If politics were, in fact, a game of beanbag, the South Carolina primary would be a bag of rusty nails. Alas, politics ain't beanbag. And South Carolina is just the campaign equivalent of throwing rusty nails at your rivals.
The first projectiles came on Thursday, as the remaining Republican presidential candidates descended on the Palmetto State to engage in some good ole-fashion dirt-slinging and innuendo.
Sen. Ted Cruz (R-Texas) looks like the main culprit. His campaign has launched an ad called "Conservative Anonymous" portraying Sen. Marco Rubio (R-Fla.) as an ideological embarrassment and tea party turncoat. It plans another attacking Donald Trump for "a pattern of sleaze." Cruz also seems to be running push polls against Trump, which the real estate mogul has deemed "very sleazy." And according to Ben Carson's campaign, Cruz's allies may be once again spreading rumors that the retired neurosurgeon is dropping out of the race.

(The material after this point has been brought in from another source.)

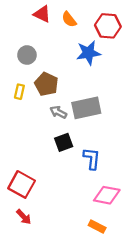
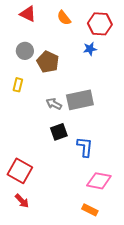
red triangle: (42, 14) -> (28, 14), moved
blue star: (88, 53) -> (90, 49), moved, size x0.6
brown pentagon: (46, 84) -> (48, 62), moved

"Whether these stories are true or not, I cannot yet confirm, but after the dirty trick they pulled in Iowa, I guess I should not be surprised," reads an email from Carson's campaign chairman.

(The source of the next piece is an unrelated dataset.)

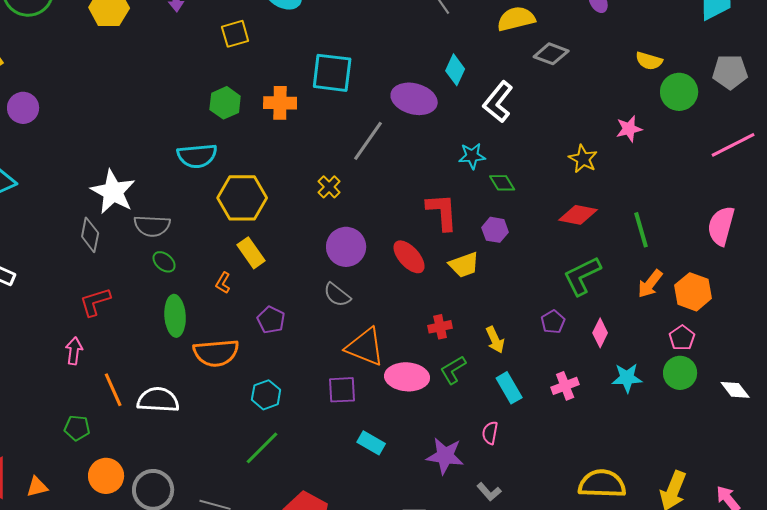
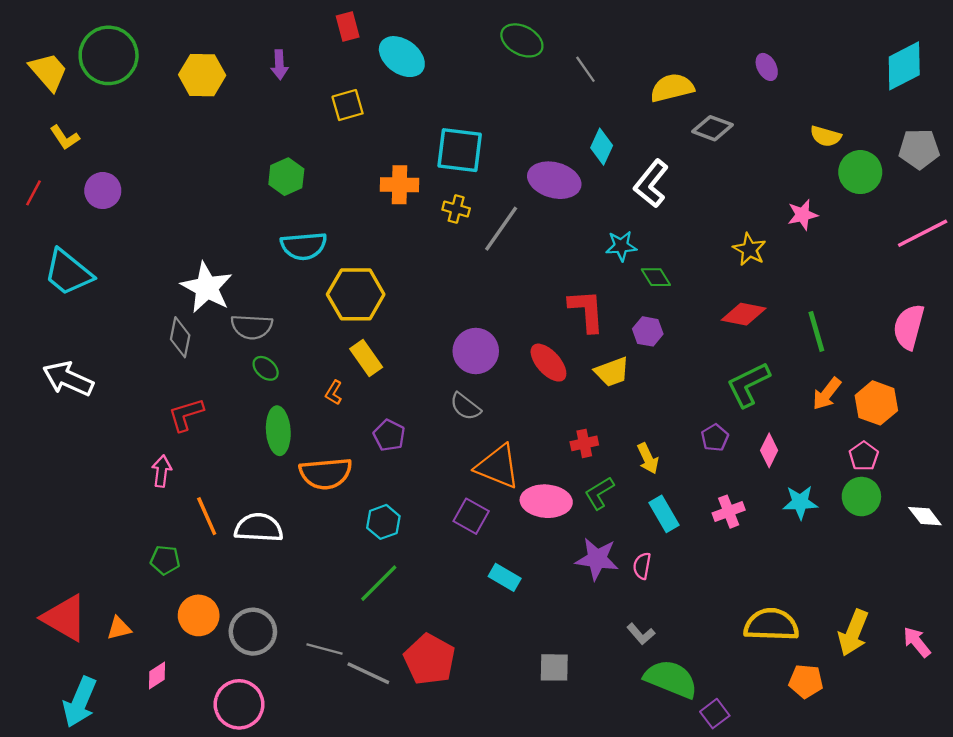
green hexagon: (225, 103) -> (286, 177), moved
yellow cross: (329, 187) -> (456, 209), moved, turned -30
purple square: (342, 390) -> (471, 516), turned 32
purple star: (445, 456) -> (597, 559), moved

While Cruz has skipped swiftly toward the gutter, other campaigns are warning that they're ready to join him. A super PAC supporting Ohio Gov. John Kasich said it was "prepared to fight back" if former Florida Gov. Jeb Bush went "scorched earth" on Kasich. An aide to Rubio declared that "South Carolina is gonna be a bloodbath."
This all fits with tradition. South Carolina was the state where false rumors that Sen. John McCain (R-Ariz.) had fathered an illegitimate black child derailed him in 2000; where fake Mitt Romney Christmas cards (with passages from the Book of Mormon) were mailed to Republicans; and where the current governor, Nikki Haley, was accused of having an affair during her run for office. It's so bad that the Charleston Post and Courier has a web page asking people to help it track all the whisper campaigns in the state.
Dirty tricks are a feature, not a bug, of the presidential nominating process. They serve one useful purpose: showing which candidate has the stamina and mental fortitude to deal with heaping piles of shit -- which is definitely an aspect of the job they're applying for.
Former Minnesota Gov. Tim Pawlenty touched on this during his recent sit-down with the HuffPost podcast Candidate Confessional. (The remarks come around minute 13:00.)
"George Bush said something to me once when he was running against, I guess it was John Kerry," Pawlenty recalled of the 2004 presidential election. "I was on the campaign bus with him in Minnesota, and he said, 'Look, if you haven't done this before, been really close to it, this thing is a gantlet the length of which, the intensity of which, you just can't fathom until you've done it. And the amount of daily, hourly, now minute-by-minute concentration that this takes is enormous.'"
"And he posited, and I'm paraphrasing here, that Kerry was going to break underneath that. And he did."